> [DATA SECTION]
========================================================================

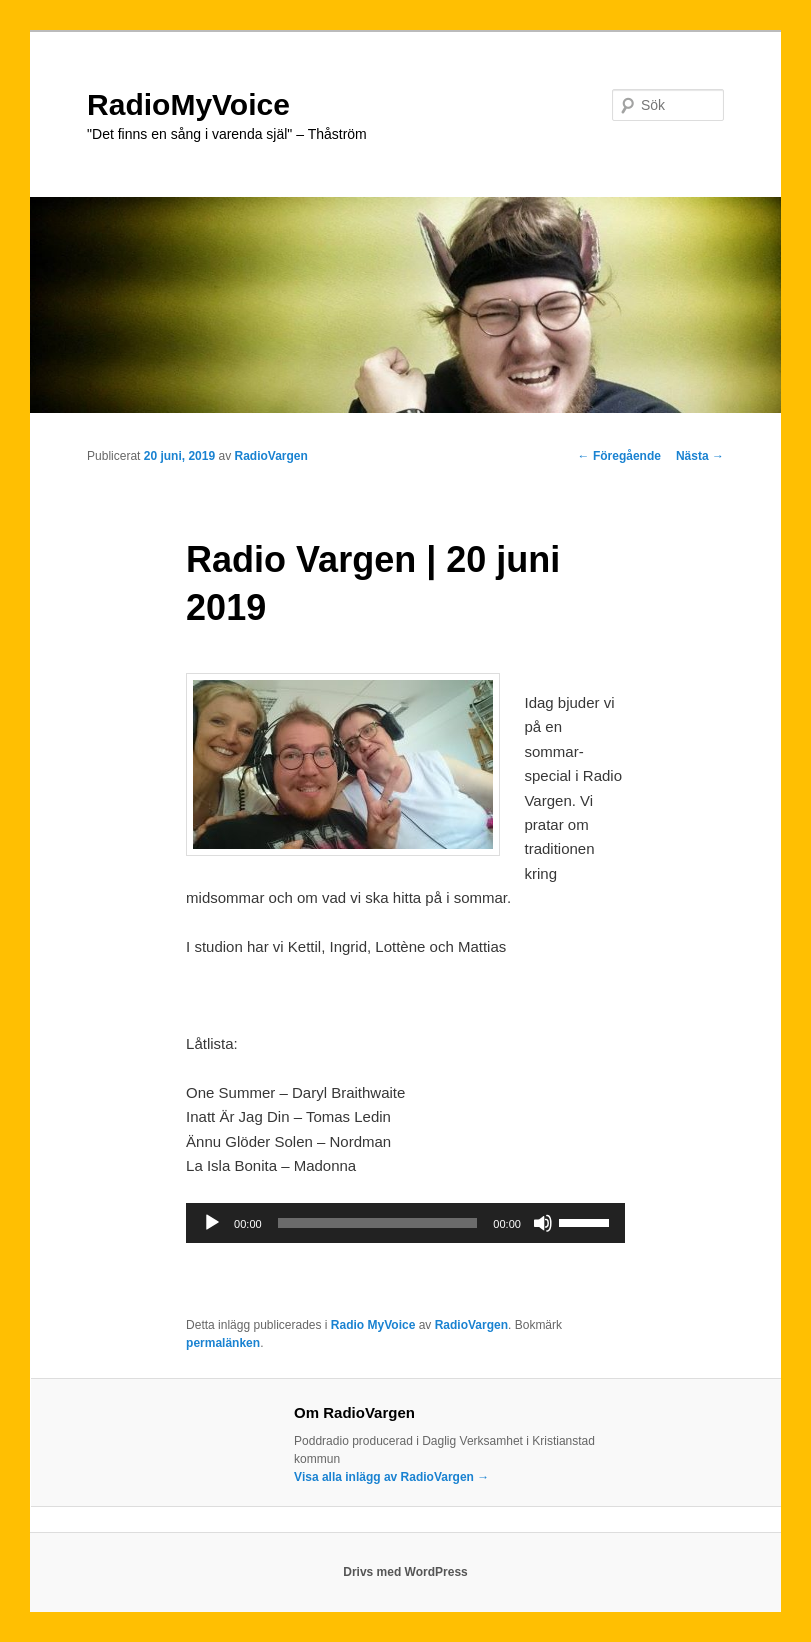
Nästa (700, 456)
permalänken (223, 1343)
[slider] (378, 1223)
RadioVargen (271, 456)
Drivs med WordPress (405, 1572)
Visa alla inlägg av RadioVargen (391, 1477)
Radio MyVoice (373, 1325)
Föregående (619, 456)
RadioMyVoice (188, 104)
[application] (405, 1223)
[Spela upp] (212, 1223)
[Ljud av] (543, 1223)
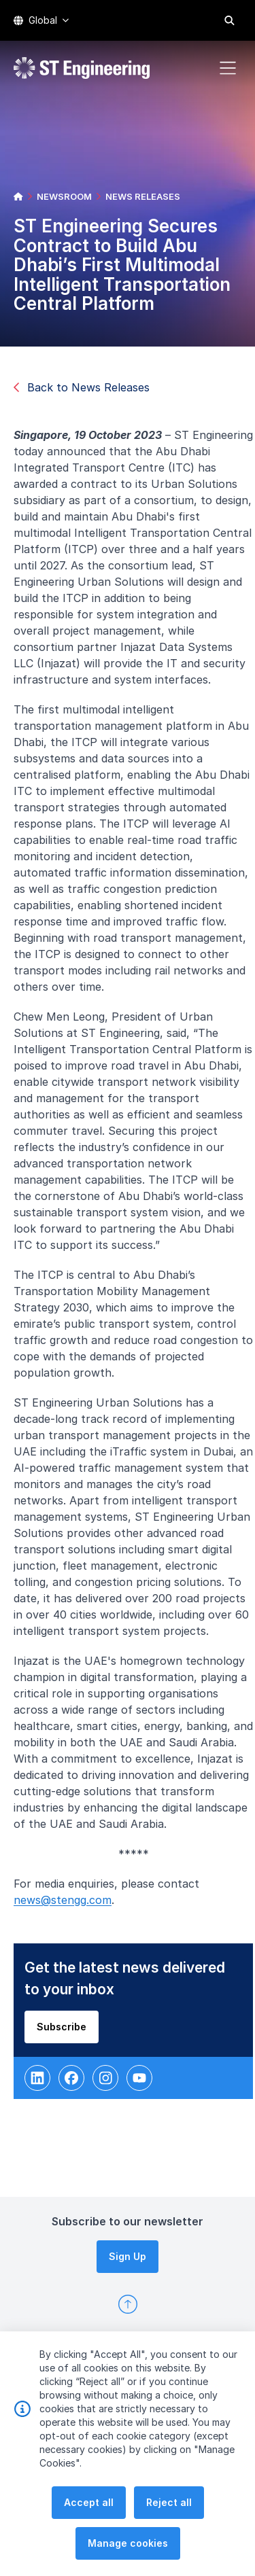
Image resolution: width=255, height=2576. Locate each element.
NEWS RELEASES (142, 196)
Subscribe (68, 2033)
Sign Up (127, 2256)
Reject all (169, 2506)
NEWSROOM (64, 196)
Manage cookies (128, 2547)
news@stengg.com (69, 1906)
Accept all (89, 2506)
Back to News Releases (82, 387)
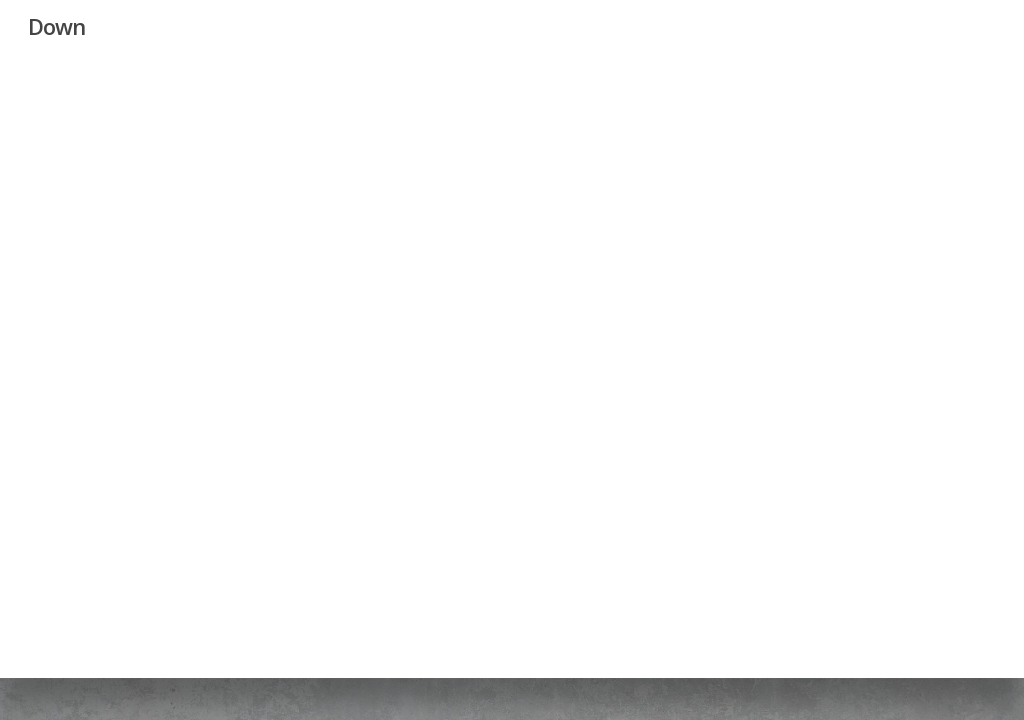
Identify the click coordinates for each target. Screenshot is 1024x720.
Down (56, 26)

========================================================================

> [DIRECTIONS FOR THIS TASK] For this copy, leave pictures out and reproduce the lines from the one bearing "[slider] (378, 1223)" through the final line of the listing above, both ends included.

> [TASK OUTPUT]
[slider] (378, 1223)
RadioVargen (271, 456)
Drivs med WordPress (405, 1572)
Visa alla inlägg av RadioVargen (391, 1477)
Radio MyVoice (373, 1325)
Föregående (619, 456)
RadioMyVoice (188, 104)
[application] (405, 1223)
[Spela upp] (212, 1223)
[Ljud av] (543, 1223)
Image resolution: width=255, height=2576. Locate each element.
NEWS RELEASES (142, 196)
Subscribe (68, 2033)
Sign Up (127, 2256)
Reject all (169, 2506)
NEWSROOM (64, 196)
Manage cookies (128, 2547)
news@stengg.com (69, 1906)
Accept all (89, 2506)
Back to News Releases (82, 387)
Identify the click coordinates for each target. Screenshot is 1024x720.
Down (56, 26)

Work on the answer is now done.